Just got back from a meeting about International Trade in San Antonio and thought a few observations would be in order. (A more detailed analysis will appear in a subsequent issue.)
Observation number one: San Antonio has about the best margaritas I've ever tested. The enchiladas aren't half bad either. And there's a little Italian restaurant right on the Riverwalk that makes a dessert that rivals most anything I've ever tried outside my wife and my mother's kitchens.
The dessert is called tres leche and means something like three milk cake. My Spanish is limited to hola and dos cervesas por favor (Not certain of the spelling of cervesas, so, back in a minute. OK, based on research in my refrigerator, I think cervezas may be the correct spelling). It's amazing how much one can accomplish with just a few thoughtful words.
Back to the cake.
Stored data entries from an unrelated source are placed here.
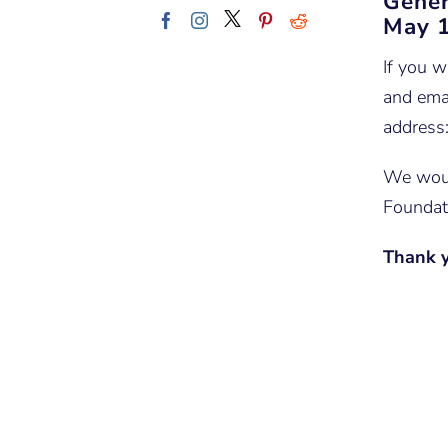
Gener
May 1
If you w
and emai
address
We woul
Foundat
Thank y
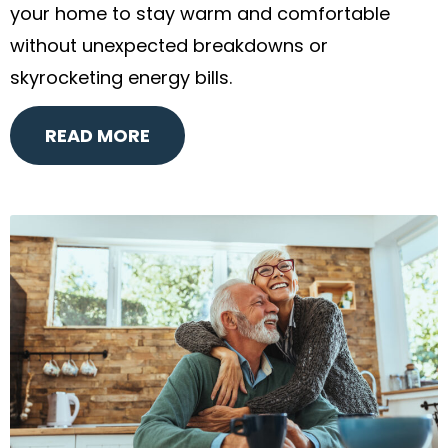
your home to stay warm and comfortable
without unexpected breakdowns or
skyrocketing energy bills.
READ MORE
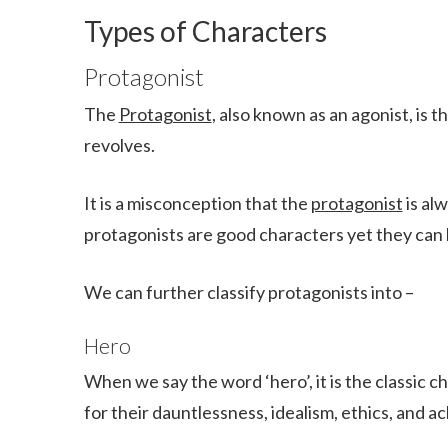
Types of Characters
Protagonist
The
Protagonist
, also known as an agonist, is
revolves.
It is a misconception that the
protagonist
is al
protagonists are good characters yet they can b
We can further classify protagonists into –
Hero
When we say the word ‘hero’, it is the classic 
for their dauntlessness, idealism, ethics, and 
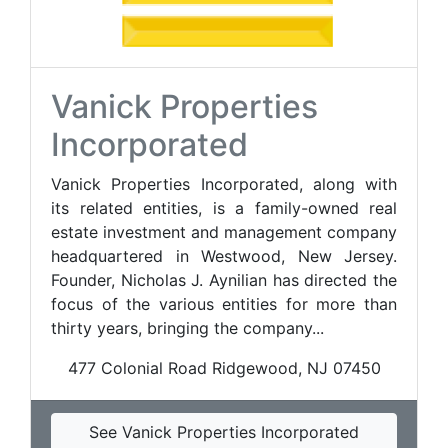
Vanick Properties
Incorporated
Vanick Properties Incorporated, along with
its related entities, is a family-owned real
estate investment and management company
headquartered in Westwood, New Jersey.
Founder, Nicholas J. Aynilian has directed the
focus of the various entities for more than
thirty years, bringing the company...
477 Colonial Road Ridgewood, NJ 07450
See Vanick Properties Incorporated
It's moist, sweet and just about melts in your mouth and can be found at Pasanas.
Observation number two (if you count all those above as only one general observation on food and libation): The month of May is a better time to holiday in San Antonio than August or late January. The first time I visited this remarkable and beautiful city was in early winter, back in 1989 (I think.). I got there just in time to take part in the worst freeze the region had enjoyed in about 100 years. The semi-tropical foliage objected to the insult and turned a semi-brown color overnight.
I also spent about half the night with a co-worker and his spouse looking for a famous Mexican restaurant. We finally gave up, after walking in semi-arctic temperatures for an hour or so, and went back to the Riverwalk, where it's relatively easy to find a restaurant.
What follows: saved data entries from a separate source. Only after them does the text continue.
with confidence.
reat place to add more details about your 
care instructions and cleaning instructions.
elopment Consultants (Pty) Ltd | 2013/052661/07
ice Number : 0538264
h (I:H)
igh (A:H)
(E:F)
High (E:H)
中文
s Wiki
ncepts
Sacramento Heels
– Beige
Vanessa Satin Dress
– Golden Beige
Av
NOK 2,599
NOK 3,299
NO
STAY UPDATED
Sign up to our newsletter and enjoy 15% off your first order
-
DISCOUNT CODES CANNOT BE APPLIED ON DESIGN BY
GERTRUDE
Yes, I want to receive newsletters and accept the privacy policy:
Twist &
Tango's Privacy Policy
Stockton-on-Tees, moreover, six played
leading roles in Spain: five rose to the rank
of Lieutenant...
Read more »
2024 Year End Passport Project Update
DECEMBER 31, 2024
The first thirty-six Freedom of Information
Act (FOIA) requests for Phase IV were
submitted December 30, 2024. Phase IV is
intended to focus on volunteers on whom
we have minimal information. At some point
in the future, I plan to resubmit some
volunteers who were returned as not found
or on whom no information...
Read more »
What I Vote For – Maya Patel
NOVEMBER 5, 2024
I've also been in San Antonio in August, a time when the semi-tropical climate changes to semi- Saharan. But it's a dry heat. It quit raining about six months previously and didn't start back up again until six months later.
Fortunately, the hotel where I was staying was only a few miles away from the convention center, and in early morning the temperature was still a temperate 100. The walk back and forth was not enough to break a sweat; course if anyone attempted to perspire, the arid air wisked away the moisture before a bead could pop up on your brow.
December is the second best month to visit San Antonio. I never realized you could decorate a river, but they do in San Antonio and do it very well. The reflection of thousands of colored lights on the water creates a festive holiday atmosphere, and watching Santa Claus raft up and down the river accompanied by a Mariachi band playing “Ay viene Santa Claus!” defies description.
But May is okay. Temperatures are moderate, a friendly breeze rustles the leaves, and it's just warm enough to make one appreciate the cooling effect of a well-made margarita or an icy cerveca. (Did I mention how good the margaritas are?)
Finally, an observation on the reason I was there in the first place. The meeting was thought provoking. Agricultural trade experts from Ireland, Australia, Nigeria, Peru, Mexico, Canada and a number of other nations participated. And we had a good contingent of USDA, Farm Bureau, Extension and other U.S. agricultural entities represented.
It's a bit odd how folks from outside the United States are considerably less enthusiastic about the new farm law than are U.S. farmers. It's also odd that nations find it relatively easy to poke holes in another country's ag laws, claiming trade distortion and unfair subsidization as protectionist policies that make swapping goods difficult for all concerned. Kinda reminds you of a playground debate: “He did it first. No, he did. Did not. Did too.” Someone commented to me over a margarita that he found it odd that the European Union representative had the nerve to complain about the United States subsidizing farmers.
On a global scale, such discussions have the potential to create an international incident, which would have made a good story, but civilized behavior won out, no doubt because of the ambience and tranquility of Old San Antonio.